Lei n.º 17/24 – Um Ano de Consolidação Regulatória e o Desafio da Execução Técnica no Sector de Jogos em Angola



Um ano após a entrada em vigor, a Lei n.º 17/24, Lei da Actividade de Jogos, demonstra solidez conceptual e impacto económico, mas expõe a urgência da execução técnica e digital no sector de jogos em Angola.
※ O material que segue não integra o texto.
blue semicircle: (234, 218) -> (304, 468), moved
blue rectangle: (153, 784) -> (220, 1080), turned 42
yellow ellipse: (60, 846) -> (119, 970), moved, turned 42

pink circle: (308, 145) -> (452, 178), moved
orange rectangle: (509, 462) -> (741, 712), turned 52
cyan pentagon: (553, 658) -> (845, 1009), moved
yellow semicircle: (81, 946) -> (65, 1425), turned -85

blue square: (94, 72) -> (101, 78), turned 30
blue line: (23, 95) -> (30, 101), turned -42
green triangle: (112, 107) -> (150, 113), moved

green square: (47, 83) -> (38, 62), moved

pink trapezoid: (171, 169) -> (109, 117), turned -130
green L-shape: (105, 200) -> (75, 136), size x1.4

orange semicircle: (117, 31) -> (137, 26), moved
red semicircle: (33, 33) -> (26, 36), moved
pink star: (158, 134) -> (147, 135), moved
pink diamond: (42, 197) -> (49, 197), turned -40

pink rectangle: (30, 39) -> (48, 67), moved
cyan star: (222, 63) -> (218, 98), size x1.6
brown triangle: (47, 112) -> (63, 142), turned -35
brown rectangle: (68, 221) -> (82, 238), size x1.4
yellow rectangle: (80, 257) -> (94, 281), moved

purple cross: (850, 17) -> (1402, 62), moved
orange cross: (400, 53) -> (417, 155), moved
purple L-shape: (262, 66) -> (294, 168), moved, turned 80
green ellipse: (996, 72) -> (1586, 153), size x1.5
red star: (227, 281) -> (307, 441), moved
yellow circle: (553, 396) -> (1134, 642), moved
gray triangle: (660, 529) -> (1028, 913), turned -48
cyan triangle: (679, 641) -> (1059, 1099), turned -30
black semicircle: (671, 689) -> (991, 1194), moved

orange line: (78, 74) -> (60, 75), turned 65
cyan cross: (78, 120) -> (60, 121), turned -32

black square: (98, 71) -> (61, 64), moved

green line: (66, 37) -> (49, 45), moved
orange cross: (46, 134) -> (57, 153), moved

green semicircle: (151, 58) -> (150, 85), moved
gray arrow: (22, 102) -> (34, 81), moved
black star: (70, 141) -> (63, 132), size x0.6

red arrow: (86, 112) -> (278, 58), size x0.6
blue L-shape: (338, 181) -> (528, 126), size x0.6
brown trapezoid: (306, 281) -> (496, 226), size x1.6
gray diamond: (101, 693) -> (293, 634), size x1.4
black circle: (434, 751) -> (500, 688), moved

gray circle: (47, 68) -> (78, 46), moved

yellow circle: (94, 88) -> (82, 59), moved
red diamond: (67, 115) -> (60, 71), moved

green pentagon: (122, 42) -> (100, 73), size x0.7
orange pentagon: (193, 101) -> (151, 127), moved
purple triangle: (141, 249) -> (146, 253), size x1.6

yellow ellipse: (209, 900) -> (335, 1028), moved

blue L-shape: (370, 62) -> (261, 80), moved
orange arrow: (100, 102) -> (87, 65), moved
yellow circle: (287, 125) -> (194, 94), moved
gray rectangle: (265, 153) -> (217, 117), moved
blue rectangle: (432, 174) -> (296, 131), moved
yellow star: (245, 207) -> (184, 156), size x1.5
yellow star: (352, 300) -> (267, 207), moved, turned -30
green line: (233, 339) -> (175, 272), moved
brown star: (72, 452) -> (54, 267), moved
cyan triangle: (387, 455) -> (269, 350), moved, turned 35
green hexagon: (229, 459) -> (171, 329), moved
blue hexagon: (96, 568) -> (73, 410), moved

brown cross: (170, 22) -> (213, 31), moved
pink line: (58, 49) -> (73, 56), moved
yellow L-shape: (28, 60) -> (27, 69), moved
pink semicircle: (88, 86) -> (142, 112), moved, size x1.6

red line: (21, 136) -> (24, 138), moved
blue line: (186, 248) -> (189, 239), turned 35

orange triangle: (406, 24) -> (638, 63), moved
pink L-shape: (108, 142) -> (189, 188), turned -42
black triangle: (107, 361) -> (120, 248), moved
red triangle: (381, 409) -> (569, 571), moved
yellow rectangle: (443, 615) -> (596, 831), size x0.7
Este artigo analisa os desafios do enforcement digital, a interligação com a Lei 5/20 e as perspectivas de consolidação regulatória até 2026.

Lei n.º 17/24 – Um Ano de Consolidação Regulatória e o Desafio da Execução Técnica no Sector de Jogos em Angola

Por: Academia CAZOS de Justiça & Inovação (CJIA) Núcleo de Regulação e Compliance Financeiro Luanda, 28 de Outubro de 2025

1. Introdução

Há exactamente um ano, a Lei n.º 17/24, de 28 de Outubro, redefiniu o regime jurídico da actividade de jogos em Angola, substituindo um quadro legal fragmentado por um modelo de regulação integrada, prudencial e comportamental, em linha com as melhores práticas internacionais¹. O diploma rompeu com a visão meramente fiscal do jogo, elevando-o a um sector económico regulado, dotado de relevância pública e valor estratégico para a diversificação do PIB não-petrolífero².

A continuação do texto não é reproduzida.